* _Exercise instructions_
Gather the lines from the material that contain "down".

(Beginning of Material for the task)

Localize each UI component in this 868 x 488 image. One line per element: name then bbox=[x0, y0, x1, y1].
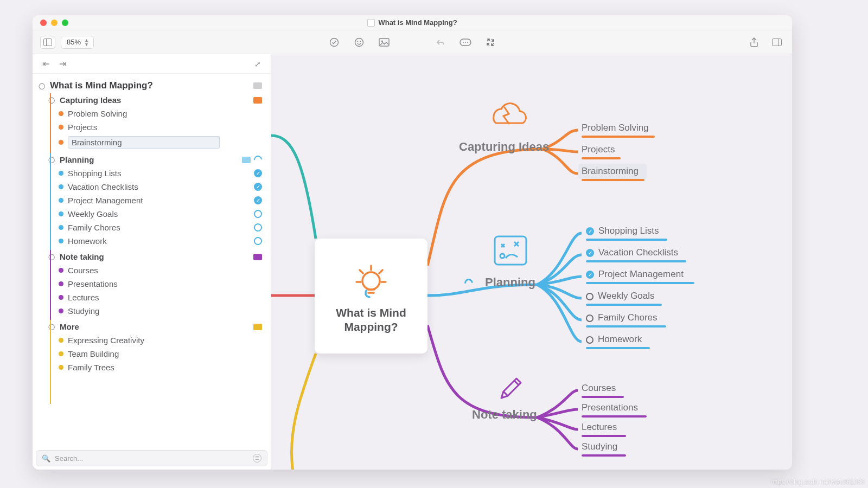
svg-point-4 bbox=[357, 41, 358, 42]
svg-point-11 bbox=[467, 42, 468, 43]
share-icon bbox=[750, 37, 758, 47]
leaf-node[interactable]: Projects bbox=[582, 144, 615, 157]
outline-group-capturing[interactable]: ◯ Capturing Ideas bbox=[36, 93, 264, 107]
task-complete-button[interactable] bbox=[327, 36, 342, 49]
leaf-node[interactable]: Homework bbox=[586, 334, 642, 347]
share-button[interactable] bbox=[746, 36, 762, 49]
unchecked-icon[interactable] bbox=[586, 336, 593, 344]
image-button[interactable] bbox=[376, 36, 392, 49]
nav-forward-icon[interactable]: ⇥ bbox=[59, 59, 66, 69]
image-badge-icon bbox=[242, 157, 251, 163]
svg-point-14 bbox=[362, 272, 380, 290]
toolbar: 85% ▴▾ bbox=[33, 30, 792, 54]
unchecked-icon[interactable] bbox=[254, 210, 262, 218]
image-badge-icon bbox=[253, 324, 262, 330]
outline-item[interactable]: Family Chores bbox=[36, 221, 264, 234]
outline-group-label: Planning bbox=[60, 155, 94, 164]
unchecked-icon[interactable] bbox=[586, 293, 593, 300]
image-icon bbox=[379, 38, 390, 47]
focus-icon bbox=[486, 37, 495, 47]
check-icon[interactable]: ✓ bbox=[586, 249, 594, 257]
emoji-button[interactable] bbox=[352, 36, 367, 49]
branch-notetaking[interactable]: Note taking bbox=[472, 408, 537, 422]
note-button[interactable] bbox=[458, 36, 473, 49]
outline-group-planning[interactable]: ◯ Planning bbox=[36, 153, 264, 166]
outline-item[interactable]: Projects bbox=[36, 120, 264, 134]
outline-item[interactable]: Shopping Lists✓ bbox=[36, 166, 264, 180]
check-icon[interactable]: ✓ bbox=[586, 227, 594, 235]
window-title-text: What is Mind Mapping? bbox=[378, 18, 457, 27]
document-icon bbox=[367, 19, 375, 27]
outline-item[interactable]: Courses bbox=[36, 264, 264, 277]
outline-item[interactable]: Project Management✓ bbox=[36, 194, 264, 207]
inspector-button[interactable] bbox=[769, 36, 784, 49]
image-badge-icon bbox=[253, 254, 262, 260]
unchecked-icon[interactable] bbox=[586, 314, 593, 322]
check-icon[interactable]: ✓ bbox=[254, 169, 262, 177]
chevron-down-icon[interactable]: ◯ bbox=[48, 253, 55, 260]
mindmap-canvas[interactable]: What is MindMapping? Capturing Ideas Pro… bbox=[271, 54, 792, 470]
toggle-sidebar-button[interactable] bbox=[40, 36, 55, 49]
check-icon[interactable]: ✓ bbox=[254, 183, 262, 191]
svg-rect-0 bbox=[44, 38, 52, 46]
outline-item[interactable]: Homework bbox=[36, 234, 264, 248]
outline-item[interactable]: Problem Solving bbox=[36, 107, 264, 120]
leaf-node[interactable]: ✓Vacation Checklists bbox=[586, 247, 678, 260]
outline-item[interactable]: Family Trees bbox=[36, 361, 264, 374]
outline-item-editing[interactable]: Brainstorming bbox=[36, 134, 264, 151]
unchecked-icon[interactable] bbox=[254, 237, 262, 245]
outline-root-label: What is Mind Mapping? bbox=[50, 80, 153, 91]
outline-item[interactable]: Presentations bbox=[36, 277, 264, 291]
search-input[interactable]: 🔍 Search... ☰ bbox=[36, 450, 267, 466]
leaf-node[interactable]: Problem Solving bbox=[582, 123, 649, 136]
zoom-selector[interactable]: 85% ▴▾ bbox=[61, 36, 94, 49]
expand-icon[interactable]: ⤢ bbox=[254, 60, 261, 68]
titlebar: What is Mind Mapping? bbox=[33, 15, 792, 30]
undo-button[interactable] bbox=[433, 36, 448, 49]
body: ⇤ ⇥ ⤢ ◯ What is Mind Mapping? ◯ Capturin… bbox=[33, 54, 792, 470]
leaf-node-selected[interactable]: Brainstorming bbox=[582, 166, 639, 179]
central-title: What is MindMapping? bbox=[336, 306, 406, 335]
check-icon[interactable]: ✓ bbox=[586, 271, 594, 279]
smiley-icon bbox=[354, 37, 364, 47]
search-placeholder: Search... bbox=[55, 454, 248, 463]
svg-point-2 bbox=[330, 38, 339, 46]
branch-capturing[interactable]: Capturing Ideas bbox=[459, 140, 549, 154]
clear-search-icon[interactable]: ☰ bbox=[253, 454, 261, 463]
central-node[interactable]: What is MindMapping? bbox=[315, 239, 427, 354]
svg-point-3 bbox=[355, 38, 363, 46]
leaf-node[interactable]: Presentations bbox=[582, 402, 638, 415]
outline-edit-input[interactable]: Brainstorming bbox=[68, 136, 220, 149]
leaf-node[interactable]: Studying bbox=[582, 441, 617, 454]
outline-group-notetaking[interactable]: ◯ Note taking bbox=[36, 250, 264, 264]
svg-point-9 bbox=[463, 42, 464, 43]
outline-item[interactable]: Lectures bbox=[36, 291, 264, 304]
outline-item[interactable]: Weekly Goals bbox=[36, 207, 264, 221]
leaf-node[interactable]: Family Chores bbox=[586, 312, 658, 325]
outline-list[interactable]: ◯ What is Mind Mapping? ◯ Capturing Idea… bbox=[33, 74, 271, 447]
sidebar-icon bbox=[43, 38, 52, 46]
leaf-node[interactable]: ✓Project Management bbox=[586, 269, 684, 282]
check-circle-icon bbox=[329, 37, 339, 47]
outline-group-label: Note taking bbox=[60, 252, 104, 261]
branch-planning[interactable]: Planning bbox=[485, 275, 535, 290]
outline-item[interactable]: Expressing Creativity bbox=[36, 333, 264, 347]
chevron-down-icon[interactable]: ◯ bbox=[48, 156, 55, 163]
outline-root[interactable]: ◯ What is Mind Mapping? bbox=[36, 78, 264, 93]
focus-button[interactable] bbox=[483, 36, 498, 49]
outline-group-more[interactable]: ◯ More bbox=[36, 320, 264, 333]
outline-item[interactable]: Studying bbox=[36, 304, 264, 318]
app-window: What is Mind Mapping? 85% ▴▾ bbox=[33, 15, 792, 470]
chevron-down-icon[interactable]: ◯ bbox=[38, 82, 46, 89]
outline-item[interactable]: Vacation Checklists✓ bbox=[36, 180, 264, 194]
chevron-down-icon[interactable]: ◯ bbox=[48, 97, 55, 104]
leaf-node[interactable]: Lectures bbox=[582, 422, 617, 435]
check-icon[interactable]: ✓ bbox=[254, 196, 262, 204]
outline-item[interactable]: Team Building bbox=[36, 347, 264, 361]
nav-back-icon[interactable]: ⇤ bbox=[42, 59, 49, 69]
leaf-node[interactable]: Courses bbox=[582, 383, 616, 396]
leaf-node[interactable]: ✓Shopping Lists bbox=[586, 226, 659, 239]
leaf-node[interactable]: Weekly Goals bbox=[586, 291, 655, 304]
unchecked-icon[interactable] bbox=[254, 223, 262, 232]
chevron-down-icon[interactable]: ◯ bbox=[48, 323, 55, 330]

(End of Material for the task)

* _Task answer_
chevron-down-icon[interactable]: ◯ bbox=[48, 253, 55, 260]
chevron-down-icon[interactable]: ◯ bbox=[48, 156, 55, 163]
chevron-down-icon[interactable]: ◯ bbox=[38, 82, 46, 89]
chevron-down-icon[interactable]: ◯ bbox=[48, 97, 55, 104]
chevron-down-icon[interactable]: ◯ bbox=[48, 323, 55, 330]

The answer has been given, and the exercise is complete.